Before DOMENGEAUX, DOUCET and LABORDE, JJ.
DOUCET, Judge.
Plaintiffs Rosa Lacour, Emma Layssard Thomas, Amos Layssard and Lucy Layssard Smith have filed suit claiming to be the illegitimate children of Robert Layssard and Cornelius Jackson seeking to annul a judgment of possession placing the legitimate heirs, brothers and sisters, into Layssard's succession. Defendant-appellees filed a motion for summary judgment. From a judgment granting the motion for summary judgment, the plaintiffs have perfected this appeal. We affirm.
The sole issue on appeal is whether or not the trial court erred when it sustained a Motion for Summary Judgment on the grounds that there is no genuine issue of fact and that Succession of Sidney Brown, 388 So. 2d 1151 (1980) dictates prospective application allowing illegitimates the right to invalidate judgments of possession rendered prior to Brown, supra.

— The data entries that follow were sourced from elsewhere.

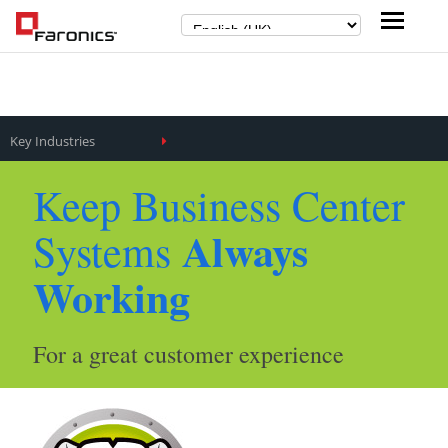
Key Industries
Keep Business Center
Always
Systems
Working
For a great customer experience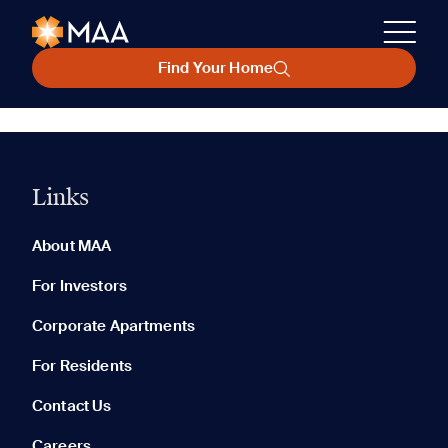
Find Your Home
Links
About MAA
For Investors
Corporate Apartments
For Residents
Contact Us
Careers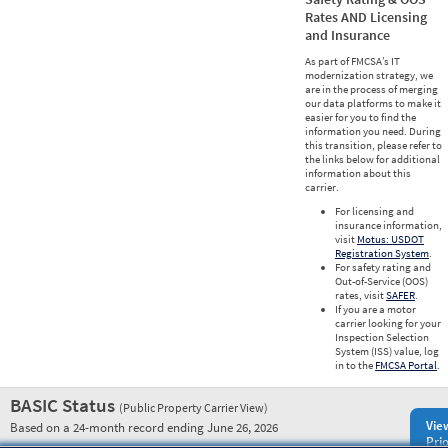
Rates AND Licensing
and Insurance
As part of FMCSA’s IT
modernization strategy, we
are in the process of merging
our data platforms to make it
easier for you to find the
information you need. During
this transition, please refer to
the links below for additional
information about this
carrier.
For licensing and
insurance information,
visit
Motus: USDOT
Registration System
.
For safety rating and
Out-of-Service (OOS)
rates, visit
SAFER
.
If you are a motor
carrier looking for your
Inspection Selection
System (ISS) value, log
in to the
FMCSA Portal
.
BASIC Status
(Public Property Carrier View)
Vie
Based on a 24-month record ending June 26, 2026
Prio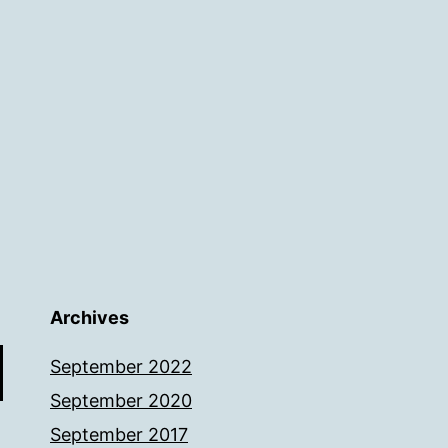
Archives
September 2022
September 2020
September 2017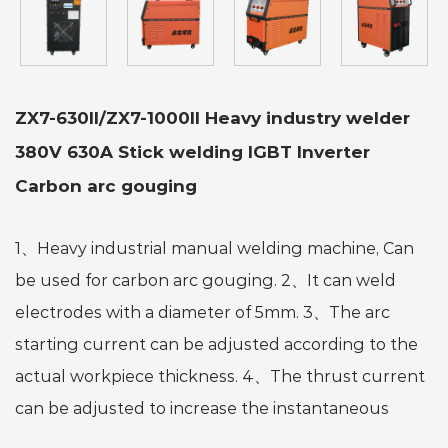
ZX7-630II/ZX7-1000II Heavy industry welder
380V 630A Stick welding IGBT Inverter
Carbon arc gouging
1、Heavy industrial manual welding machine, Can
be used for carbon arc gouging. 2、It can weld
electrodes with a diameter of 5mm. 3、The arc
starting current can be adjusted according to the
actual workpiece thickness. 4、The thrust current
can be adjusted to increase the instantaneous
current, facilitate the separation of the welding rod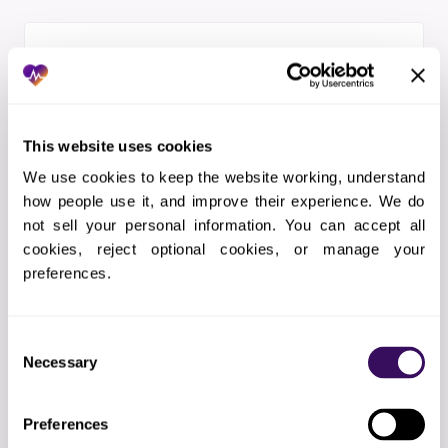
PILLAR 04
HIPAA + SOC 2 + ISO 27001
BAA signed before day one. SOC 2 Type II
This website uses cookies
audited. ISO 27001 CSF-aligned controls.
We use cookies to keep the website working, understand 
Read our HIPAA security posture
.
how people use it, and improve their experience. We do 
not sell your personal information. You can accept all 
cookies, reject optional cookies, or manage your 
preferences.
PILLAR 05
Consent
Payer Rules Engine
Necessary
Selection
n8n payer workflow orchestration with
CoverMyMeds, Availity, eviCore, Carelon,
Preferences
and direct portal integration. Live policy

Robert Layssard died intestate at his domicile in Rapides Parish on September 17, 1966. Soon thereafter, in Probate Proceedings Number 12,497, styled Succession of Robert Layssard versus Recognition and Possession, a petition was filed by Martha Pierce born Layssard, Lucy Layssard West, Peter Layssard, Martha Lou Harien, Walter R. Layssard, Charles R. Layssard, Ruby Layssard DePas and Leo Layssard. They alleged that they, his sisters, brothers, nieces and nephews, were the sole and only heirs of the decedent and as such were entitled to be placed and put in possession of all the property left by the decedent. The defendants were recognized as his collateral heirs and sent into possession of the property comprising the decedent's succession by Judgment of Possession rendered February 2, 1967.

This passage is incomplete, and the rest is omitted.